No caso subjudice, e ao invés do que alega a entidade recorrente, é incontroverso que resulta dos autos o reconhecimento, por parte da recorrente, da sua responsabilidade no incumprimento da obrigação de entrega do imposto no prazo – vide recurso de impugnação da coima – artigos 10 a 14, fls.11 - sendo que na referida impugnação a defesa da recorrente se esgota na discordância quanto à não aplicação da dispensa da coima prevista no artº 32º, nº 1 do RGIT e na alegação de irregularidades no procedimento de contra-ordenação que em sua tese poderiam conduzir à sua nulidade.

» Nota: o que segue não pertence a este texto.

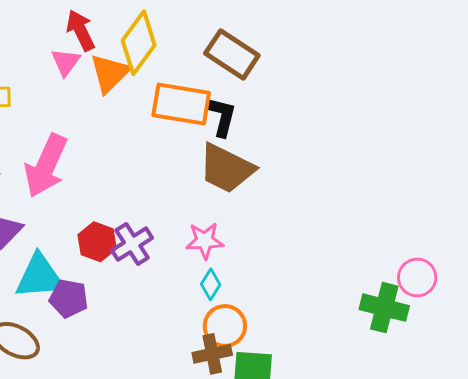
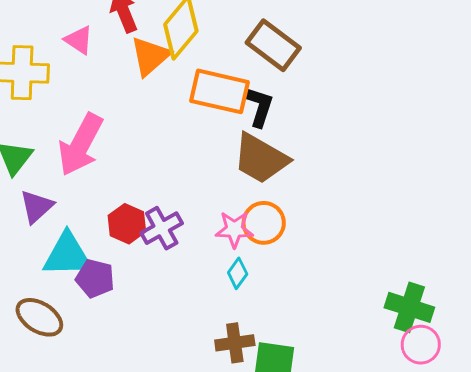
pink triangle: (66, 62) -> (79, 40), moved, turned -36
pink circle: (417, 277) -> (421, 345), moved
orange circle: (225, 326) -> (264, 223), moved

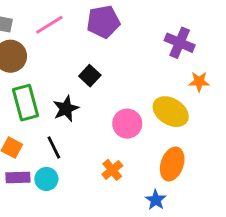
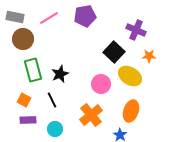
black square: (90, 76) -> (114, 52), moved, size x1.5
orange cross: (112, 170) -> (91, 115), size x1.6
cyan circle: (46, 179) -> (55, 129), moved

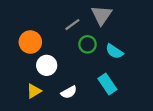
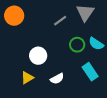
orange circle: (30, 42) -> (14, 16), moved
green circle: (88, 44) -> (77, 45), moved

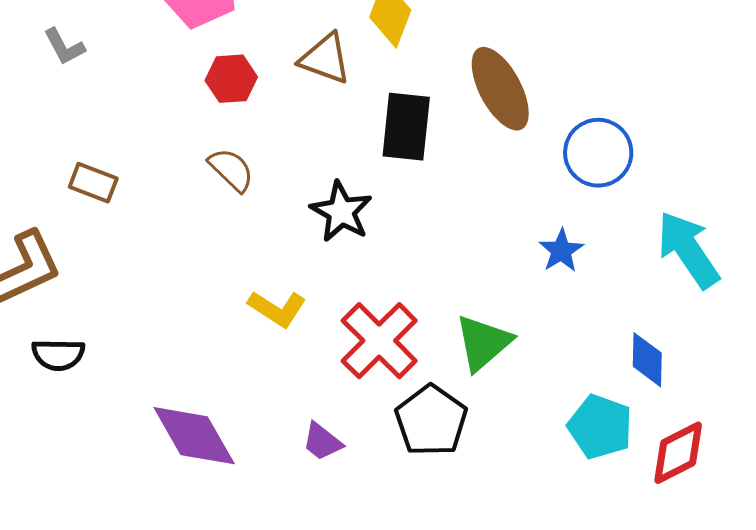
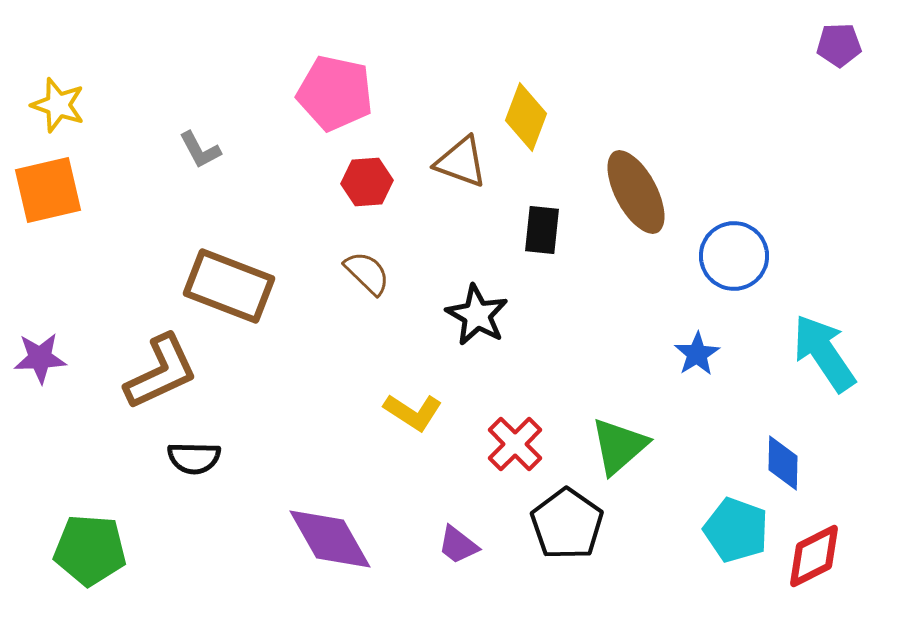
black rectangle: (406, 127) -> (542, 230), size x0.7
brown rectangle: (93, 183) -> (229, 286), size x1.8
red cross: (379, 341) -> (515, 444), size x0.7

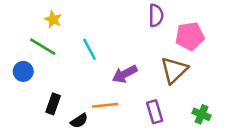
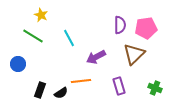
purple semicircle: (156, 15) -> (120, 25), moved
blue circle: (23, 71) -> (18, 64), moved
black rectangle: (53, 104) -> (40, 90), moved

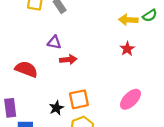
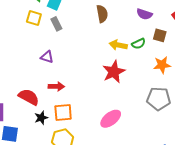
red star: (127, 49) -> (114, 72), size x1.6
red arrow: (68, 60) -> (56, 86), moved
red semicircle: (26, 69) -> (29, 97), moved

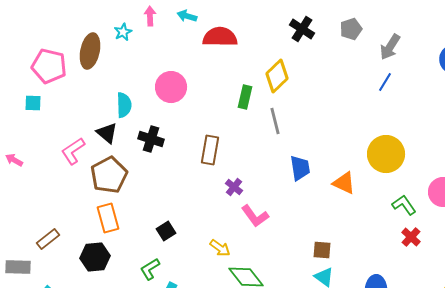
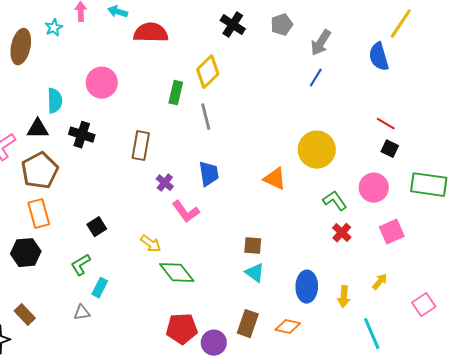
black triangle: (107, 133) -> (38, 129), turned -40
blue trapezoid: (300, 168) -> (209, 174), moved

Configura-se, assim, com relevância para aquele juízo sobre reconhecimento da responsabilidade do infractor, uma situação fáctica bem diversa da equacionada no acórdão deste Supremo Tribunal Administrativo, de 02.07.2008, recurso 331/08 (E também no citado Acórdão de 26.10.2011, recurso 85/11.) mencionado pela recorrente, cujos fundamentos não encontram aqui qualquer espaço de viabilidade.
É que, enquanto naquele aresto estava em causa a alegação de factos que, de alguma forma desresponsabilizavam o arguido pela omissão ocorrida, tal não sucede no caso vertente em que a arguida reconheceu a sua responsabilidade no incumprimento da obrigação de entrega do imposto no prazo devido e procedeu ao pagamento integral do mesmo no dia imediato.

Por isso havemos de concluir que tendo a recorrida procedido, também, de imediato, à regularização da sua situação tributária, se encontram preenchidos os requisitos da atenuação especial da coima previstos no nº 2 do art. 32º do RGIT.
A sentença recorrida que assim entendeu não merece censura.

Pelo que fica dito improcedem todos os fundamentos do recurso.

7. Decisão:

Termos em que, face ao exposto, acordam os juízes da Secção de Contencioso Tributário do Supremo Tribunal Administrativo em negar provimento ao recurso.

Sem custas (arts. 66º do RGIT e 94º, nº 3 do RGCO).

Lisboa, 11 de Julho de 2019. – Pedro Delgado (relator) – Isabel Marques da Silva – Ascensão Lopes.